Naprawdę tego wszystkiego żałuję! Wiem że jestem żałosny przepraszając teraz i JiMin'a i TaeHyung'a, ale ja ich nie mogę stracić! Za bardzo kocham Chim'a i za bardzo lubię Tae, żebym teraz mógł im powiedzieć: Odwalcie się i sobie gdzieś pójść. W tedy już bym nie miał nikogo oprócz taty, ale tata to co innego... Tylko JiMin mnie zrozumiał kiedy miałem dziwne sytuacje w domj, nie odstawił mnie na bok mówiąc, że nie ma czasu, to on mnie tak bardzo kochał, starał się dla mnie, a ja? Ja mu odwaliłem taki numer. Tae też mnie bardzo lubił, szanował mnie, zaufał mi, a teraz znowu będę musiał wszystko od nowa odbudować, jeżeli w ogóle mi wybaczą, ale będę się starał już naprawdę! Nie będę się słuchać tego głupiego YoonGi'ego! On jest nie warty życia, a ja za to nie powinienem się go słuchać od początku! Jeszcze głupek mi pisał, że naprawdę chciał kochac Tae jak chłopaka i że chciałby być z nim i go nie ranić! Ha, śmieszne rzeczy mi pisał! Oczywiście że Tae mu nie wybaczy, a mi wybaczy...? Nie wiem, trzeba spróbować! Pójdę dzisiaj do niego po szkolę, bo wiem że pewnie dzisiaj do niej nie przyjdzie.
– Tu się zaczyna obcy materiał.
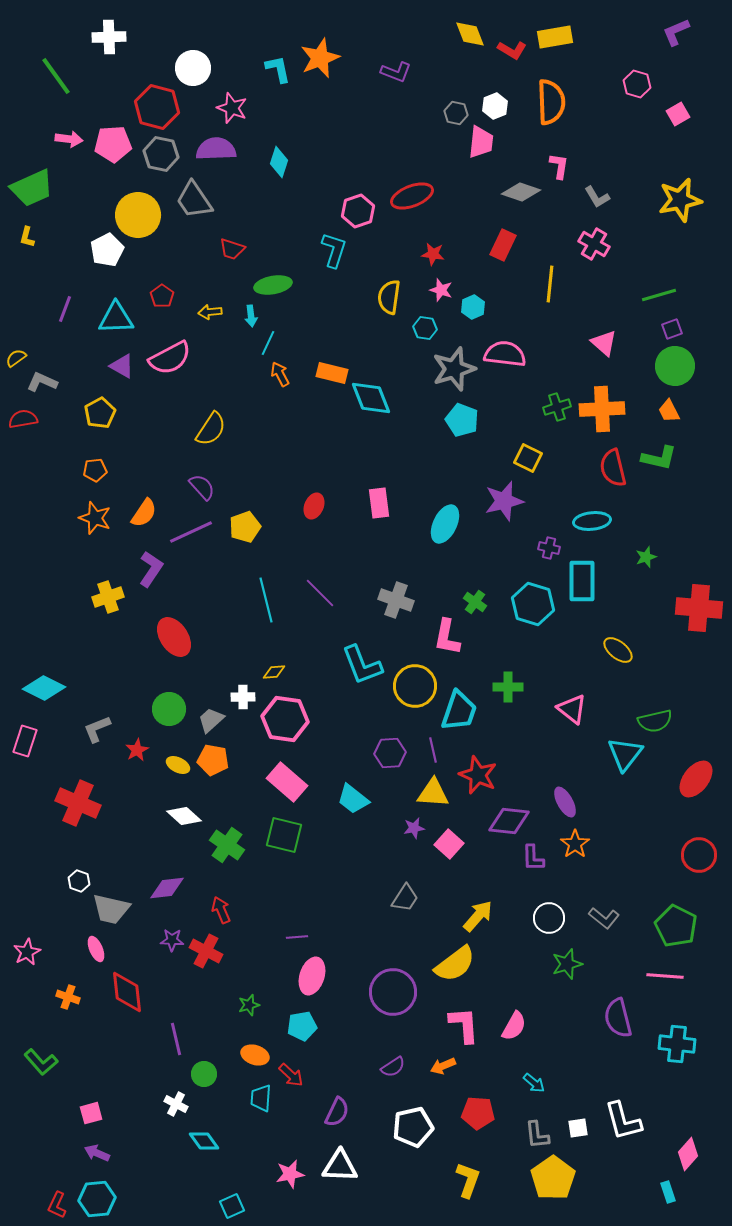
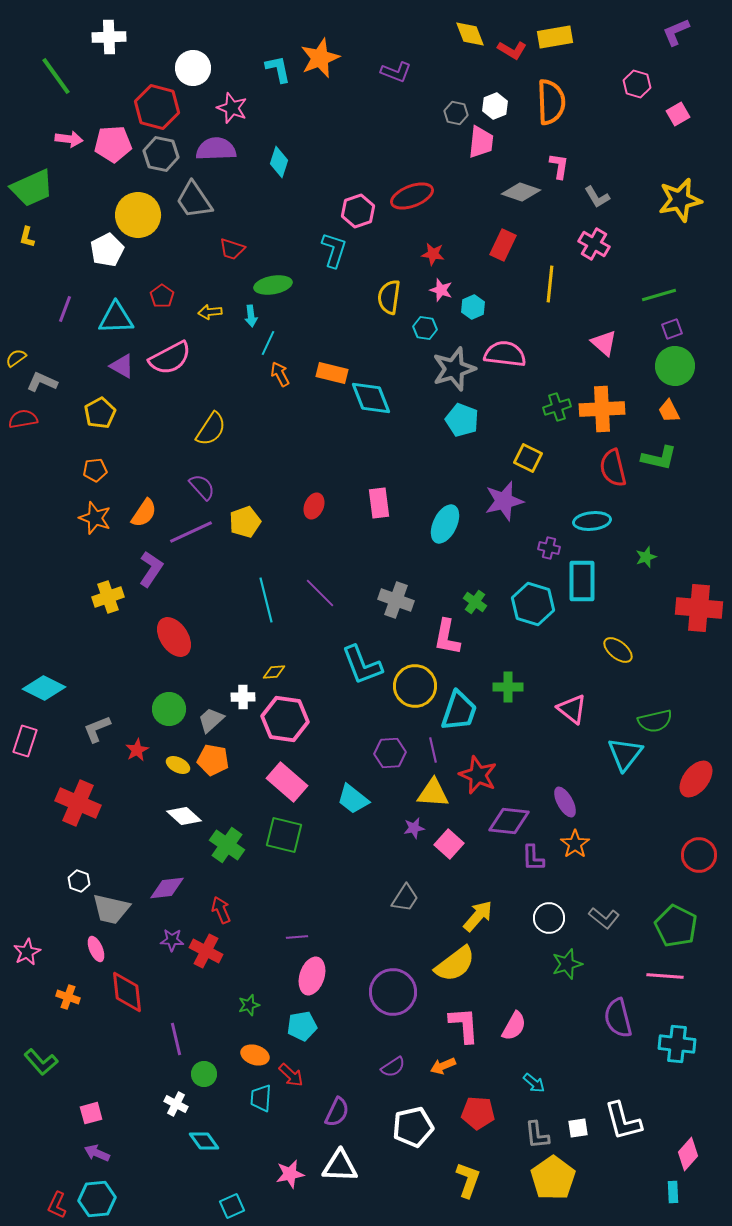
yellow pentagon at (245, 527): moved 5 px up
cyan rectangle at (668, 1192): moved 5 px right; rotated 15 degrees clockwise
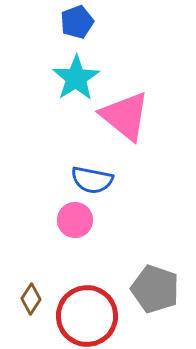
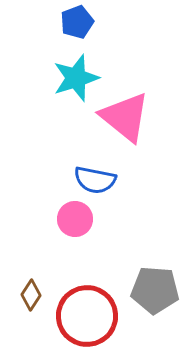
cyan star: rotated 15 degrees clockwise
pink triangle: moved 1 px down
blue semicircle: moved 3 px right
pink circle: moved 1 px up
gray pentagon: moved 1 px down; rotated 15 degrees counterclockwise
brown diamond: moved 4 px up
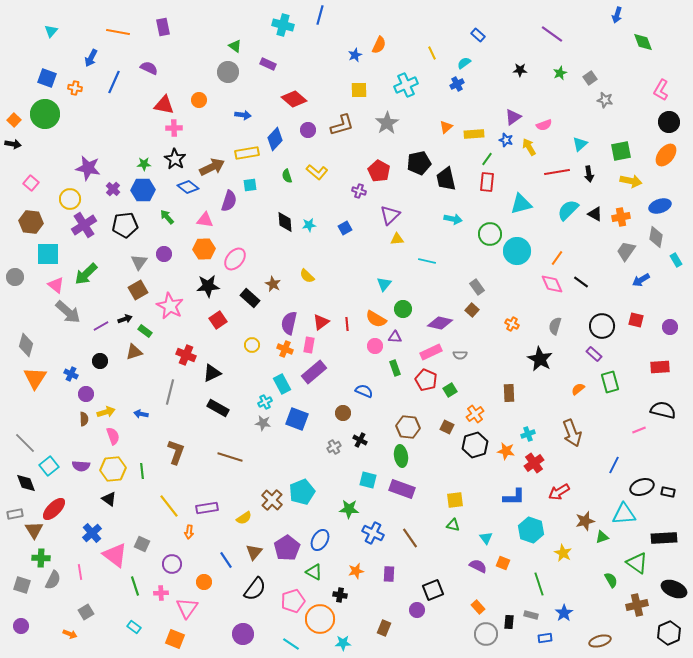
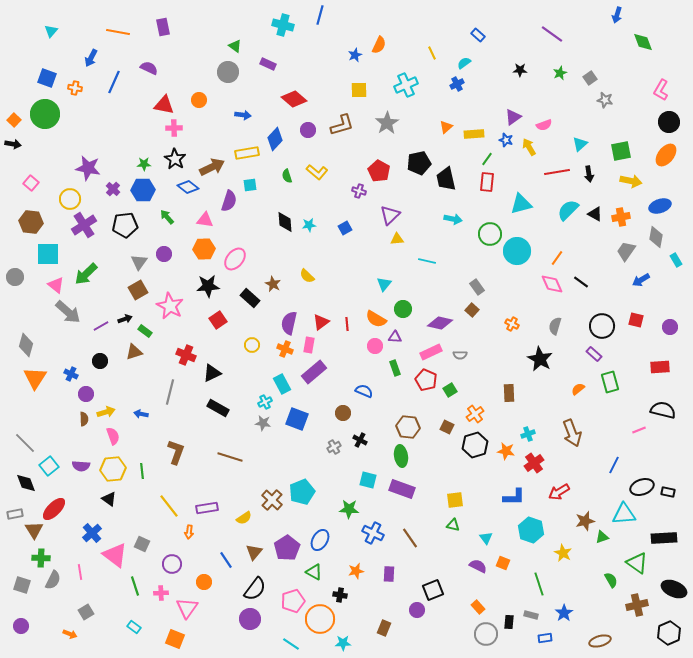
purple circle at (243, 634): moved 7 px right, 15 px up
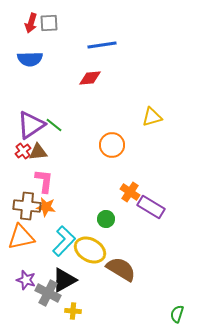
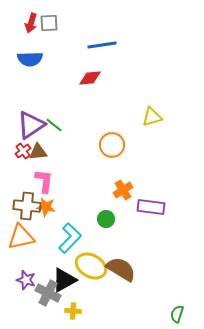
orange cross: moved 7 px left, 2 px up; rotated 24 degrees clockwise
purple rectangle: rotated 24 degrees counterclockwise
cyan L-shape: moved 6 px right, 3 px up
yellow ellipse: moved 1 px right, 16 px down
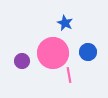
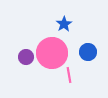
blue star: moved 1 px left, 1 px down; rotated 14 degrees clockwise
pink circle: moved 1 px left
purple circle: moved 4 px right, 4 px up
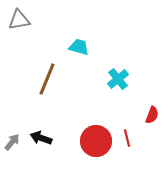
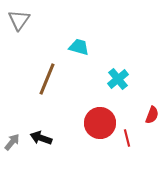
gray triangle: rotated 45 degrees counterclockwise
red circle: moved 4 px right, 18 px up
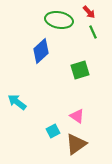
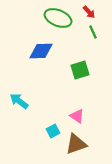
green ellipse: moved 1 px left, 2 px up; rotated 12 degrees clockwise
blue diamond: rotated 40 degrees clockwise
cyan arrow: moved 2 px right, 1 px up
brown triangle: rotated 15 degrees clockwise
Idąc do szkoły włożyłem sobie słuchawki do uszu i odpłynąłem. Nie myślałem już o niczym tylko o drodze, żeby mnie nic nie przejechało i tym podobne, i o JiMin'ie. Naprawdę mi na nich obydwu zależy i chcę żeby było jak dawniej. Oczywiścię już obecność Tae nie będzie mi sprawiała problemu.
Będą pod szkołą zatrzymałem się. Widziałem te włosy, widziałem ten styl ubierania, z daleka widziałem już tą twarz. Tak, przed szkołą stał radosny YoonGi śmiejący się z kogoś ze swoimi kolegami... Nie mogę określić z kogo, bo jestem daleko i nie widzę twarzy, ale to jest chłopak. Czyżby kolejna ofiara Min'a? Podeszłem bliżej patrząc się na twarz Chłopaka tak, aby nie było podejrzeń, że jestem jakiś dziwny i tym podobne. Rozpoznawałem tę twarz i kiedy ogarnąłem, że to był Tae od razu byłem wkurzonh na Sugę. Jeszcze mu się obrewie! Nawet ja go zbiję! Szybkim i pewnym krokiem do nich podbiegłem aż przy okazji podłuchując rozmowę.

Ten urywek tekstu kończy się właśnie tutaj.